Right on, mom. Nothing is more disgusting. Not only that, you could breathe in food and choke. Want disgusting? King Louis XIV of France suffered a broken upper palate due to bad dentistry. His dinner tended to blow out through his nose.

“Don’t sit so close to the TV, you’ll ruin your eyes.”

Not true. You may wilt and sag from being sedentary but the eyeballs won’t fail. A 1993 Israeli study suggests too much reading can give you near-sightedness. Now they tell us, after years of sweating over the fine print in textbooks.

“Big boys don’t cry.”

Dad may be more likely to say this. Studies say if you don’t let out the tears once in a while, the emotion may erupt as anger. Crying slows the heart rate, reduces stress hormones. Carl Jung said it even scarier. When an inner situation is not made conscious, it appears outside as fate.

“If there’s mold on the cheese, throw it out.”

Wrong, mom. Scrape the moldy part off and chomp away.

“Learn to forgive and forget.”

Only half right. Forgiving lowers anxiety, helps depression and lets you release anger, which can lead to heart disease. But forget by forgiving? Not true. You’ll remember forever. That’s why reincarnation wouldn’t feel so good. Do you want to carry all those accumulated bad memories around for a few more lifetimes?

“It’s raining, take your umbrella.”

A tossup. If you want to be macho like Lars Larson, the rigidly conservative radio talk show, you never carry an umbrella in Oregon. If you want to be comfortable, like most of us, break out the bumbershoot. You can always find good bargains in umbrellas at the lost and found sales on campus about once a term.

“Nobody respects a wiseass.”

Men’s Health Magazine points out that David Letterman has proved that wrong. An occasional wise-ass outburst helps relieve inner tension and keeps you out of the doormat class. It doesn’t hurt your image if people fear you just a tiny bit.

“I’m not driving you anywhere if you miss the bus.”

Most moms can never carry out this empty threat, which is a big mistake for your psychiatric future. If you know you can screw up with mom and still come out in the end, you’ll live your whole life as a screwup.

“You’ve got a nosebleed. Tilt your head back.”

Bad idea, mom. Makes the blood run down your throat. Do you want a stomach full of blood? If you’re a vampire, maybe yes. Otherwise, pinch the tip of your nose and sit up straight.

“You can just sit down and eat dinner with the rest of us.”

Mom’s heart is literally in the right place on this one. Studies show eating dinners with the family tends to prompt you to eat more fruit and veggies, less saturated fat.

“That music is too loud.”

Mom is so right on this one. Too many years of loud music can permanently damage your cochlear hairs and they don’t repair themselves.
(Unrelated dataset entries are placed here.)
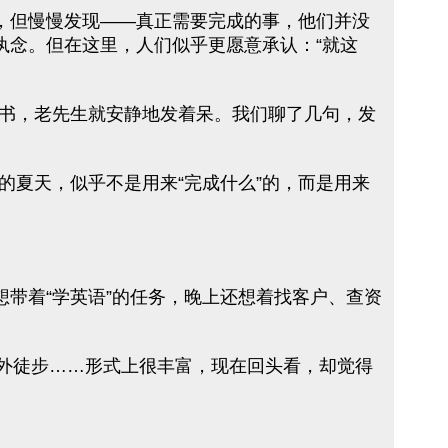
，但慢慢发现——真正需要完成的事，他们并没
执念。但在这里，人们似乎更愿意承认：“就这
书，老先生就安静地发着呆。我们聊了几句，发
夏天，似乎不是用来“完成什么”的，而是用来
想带着“学英语”的任务，晚上还想着找客户、查资
、户外徒步……形式上很丰富，现在回头看，却觉得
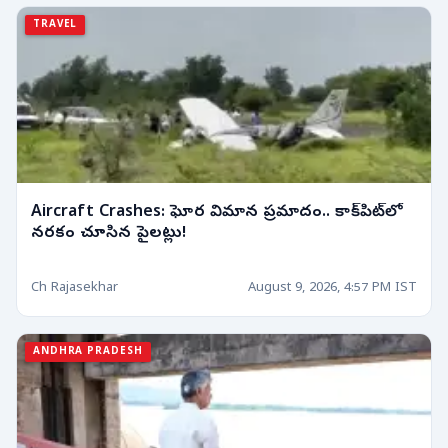
TRAVEL
Aircraft Crashes: ఘోర విమాన ప్రమాదం.. కాక్‌పిట్‌లో
నరకం చూసిన పైలట్లు!
Ch Rajasekhar
August 9, 2026, 4:57 PM IST
ANDHRA PRADESH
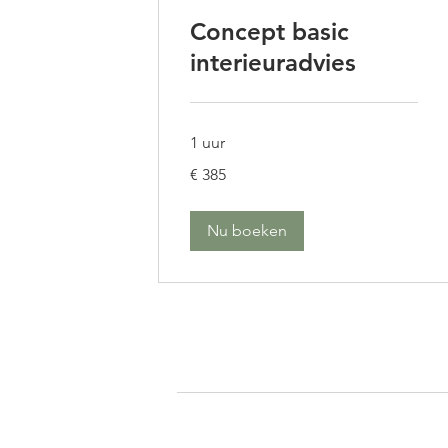
Concept basic
interieuradvies
1 uur
385
€ 385
euro
Nu boeken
Remember, Charlie Watts of the Stones is stone deaf and Peter Townshend of The Who has permanent tinnitis.

“Eat your breakfast, get the day started right.”

Mom is correct. Your Personal Care Provider (our current HMO pseudonym for the family doctor) will back her up. Those bodies who are never fed breakfast later cry out for junk food.

“If you keep making those awful faces, your face will freeze that way.”

Not quite, but close. A lot of face-making can add wrinkles. On the other hand, you don’t want to be a stone face, either. Speaking of wrinkles, that stars of the silver screen avoid them by avoiding tanning booths, they use liquid tan. They’re a lot more scared of career-ending crinkles than they are of skin cancer.

Mom means well, so don’t be too critical. After you move in, she’ll probably continue to pick up your dirty clothes off the floor and put them in the washer. Be glad she’s there to rescue you from total depravity.